Mostly C. perfringens has ability of producing different variety of toxins and enzymes that are responsible for severe myo-necrotic lesions. C. perfringens is divided into five groups (A-E) on the basis of ability for producing the major toxins (alpha, beta, epsilon and iota). A total of 100 fecal samples cattle (n=50) and buffalo (n=50) were collected and analyzed to determine the prevalence of C. perfringens contamination. The samples were enriched in Fluid Thioglycollate Medium (FTM), purified on Reinforced Clostridium Medium (RCM) agar and were identified by their culture characters, morphology and biochemical profile.
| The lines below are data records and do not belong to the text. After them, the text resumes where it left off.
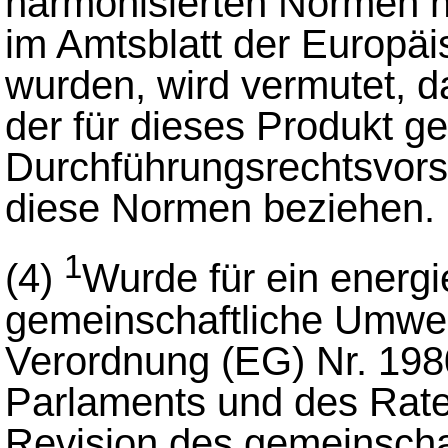
harmonisierten Normen he
im Amtsblatt der Europäi
wurden, wird vermutet, d
der für dieses Produkt g
Durchführungsrechtsvorsch
diese Normen beziehen.
1
(4)
Wurde für ein energ
gemeinschaftliche Umwel
Verordnung (EG) Nr. 19
Parlaments und des Rate
Revision des gemeinscha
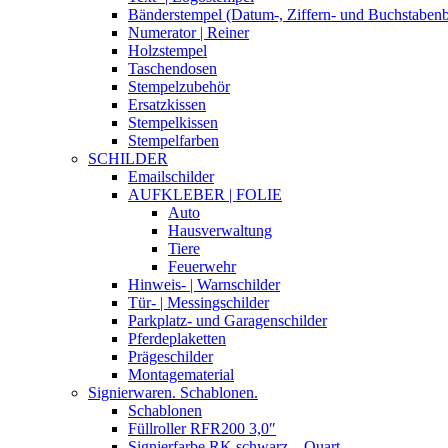
Bänderstempel (Datum-, Ziffern- und Buchstaben
Numerator | Reiner
Holzstempel
Taschendosen
Stempelzubehör
Ersatzkissen
Stempelkissen
Stempelfarben
SCHILDER
Emailschilder
AUFKLEBER | FOLIE
Auto
Hausverwaltung
Tiere
Feuerwehr
Hinweis- | Warnschilder
Tür- | Messingschilder
Parkplatz- und Garagenschilder
Pferdeplaketten
Prägeschilder
Montagematerial
Signierwaren. Schablonen.
Schablonen
Füllroller RFR200 3,0″
Signierfarbe RK schwarz – Quart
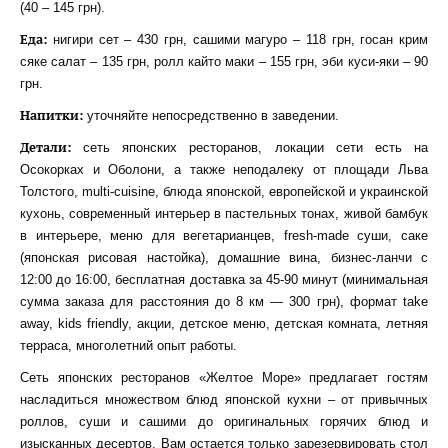
(40 – 145 грн).
Еда:
нигири сет – 430 грн, сашими магуро – 118 грн, госан крим
сяке салат – 135 грн, ролл кайто маки – 155 грн, эби куси-яки – 90
грн.
Напитки:
уточняйте непосредственно в заведении.
Детали:
сеть японских ресторанов, локации сети есть на
Осокорках и Оболони, а также неподалеку от площади Льва
Толстого, multi-cuisine, блюда японской, европейской и украинской
кухонь, современный интерьер в пастельных тонах, живой бамбук
в интерьере, меню для вегетарианцев, fresh-made суши, саке
(японская рисовая настойка), домашние вина, бизнес-ланчи с
12:00 до 16:00, бесплатная доставка за 45-90 минут (минимальная
сумма заказа для расстояния до 8 км — 300 грн), формат take
away, kids friendly, акции, детское меню, детская комната, летняя
терраса, многолетний опыт работы.
Сеть японских ресторанов «Желтое Море» предлагает гостям
насладиться множеством блюд японской кухни – от привычных
роллов, суши и сашими до оригинальных горячих блюд и
изысканных десертов. Вам остается только зарезервировать стол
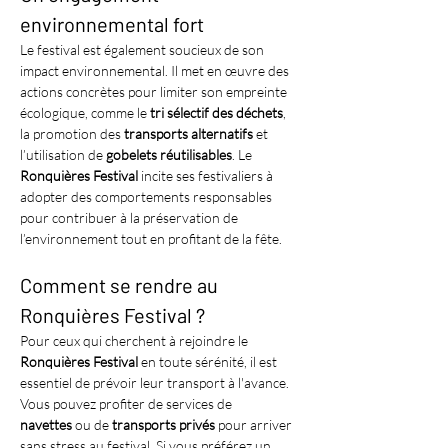
environnemental fort
Le festival est également soucieux de son 
impact environnemental. Il met en œuvre des 
actions concrètes pour limiter son empreinte 
écologique, comme le 
tri sélectif des déchets
, 
la promotion des 
transports alternatifs
 et 
l’utilisation de 
gobelets réutilisables
. Le 
Ronquières Festival
 incite ses festivaliers à 
adopter des comportements responsables 
pour contribuer à la préservation de 
l’environnement tout en profitant de la fête.
Comment se rendre au 
Ronquières Festival ?
Pour ceux qui cherchent à rejoindre le 
Ronquières Festival
 en toute sérénité, il est 
essentiel de prévoir leur transport à l'avance. 
Vous pouvez profiter de services de 
navettes
 ou de 
transports privés
 pour arriver 
sans stress au festival. Si vous préférez un 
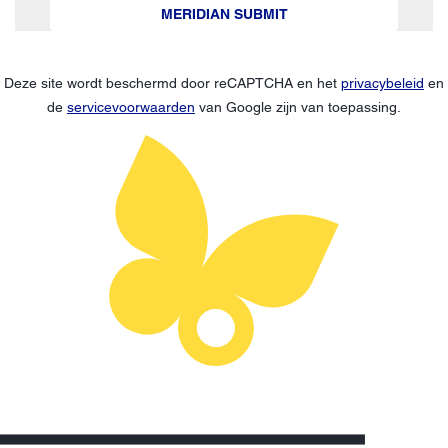
MERIDIAN SUBMIT
Deze site wordt beschermd door reCAPTCHA en het
privacybeleid
en
de
servicevoorwaarden
van Google zijn van toepassing.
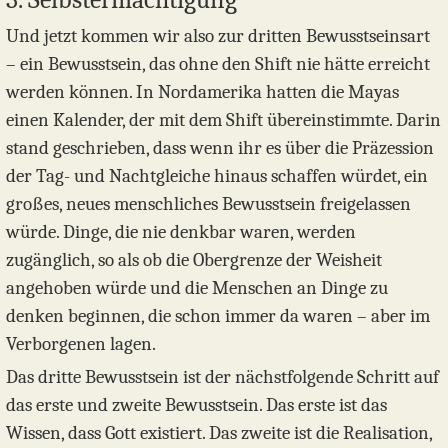
Und jetzt kommen wir also zur dritten Bewusstseinsart
– ein Bewusstsein, das ohne den Shift nie hätte erreicht
werden können. In Nordamerika hatten die Mayas
einen Kalender, der mit dem Shift übereinstimmte. Darin
stand geschrieben, dass wenn ihr es über die Präzession
der Tag- und Nachtgleiche hinaus schaffen würdet, ein
großes, neues menschliches Bewusstsein freigelassen
würde. Dinge, die nie denkbar waren, werden
zugänglich, so als ob die Obergrenze der Weisheit
angehoben würde und die Menschen an Dinge zu
denken beginnen, die schon immer da waren – aber im
Verborgenen lagen.
Das dritte Bewusstsein ist der nächstfolgende Schritt auf
das erste und zweite Bewusstsein. Das erste ist das
Wissen, dass Gott existiert. Das zweite ist die Realisation,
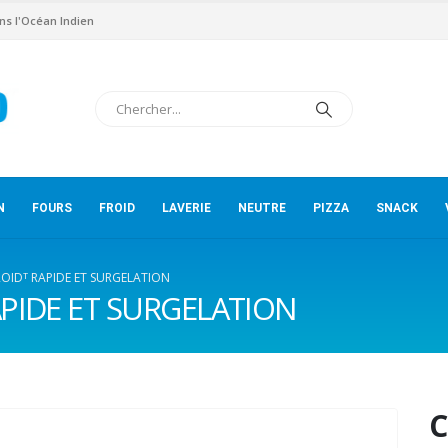
ns l'Océan Indien
N
FOURS
FROID
LAVERIE
NEUTRE
PIZZA
SNACK
ROIDᵀ RAPIDE ET SURGELATION
APIDE ET SURGELATION
C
For confirmation of C. perfringens biochemical test, hemolysis on blood agar, lecithinase activity, gelatine liquefaction test and nitrate reduction test were performed. C. perfringens was successfully isolated from 17 out of 100 samples with an overall positivity ratio of 17 percent. Seven out of 50 were positive for C. perfringens in cattle while this was 10 in buffalo showing slightly higher percentage of C. perfringens in buffalo. Confirmed C. perfringens isolates through biochemical test were subject for DNA extraction by boiling method and kit method both. Isolates of C. perfringens confirmed through biochemical testing were subject for PCR to confirm cpb2 toxin gene. Zero prevalence was found from PCR results.
CHAPTER 6
SUMMARY
Summary
47
Conclusion:
The study reveals that there is high prevalence of C. perfringens among buffalo than cattle. C. perfringens is prevalent in our local animals but beta2 toxin gene not found in the C. perfringens.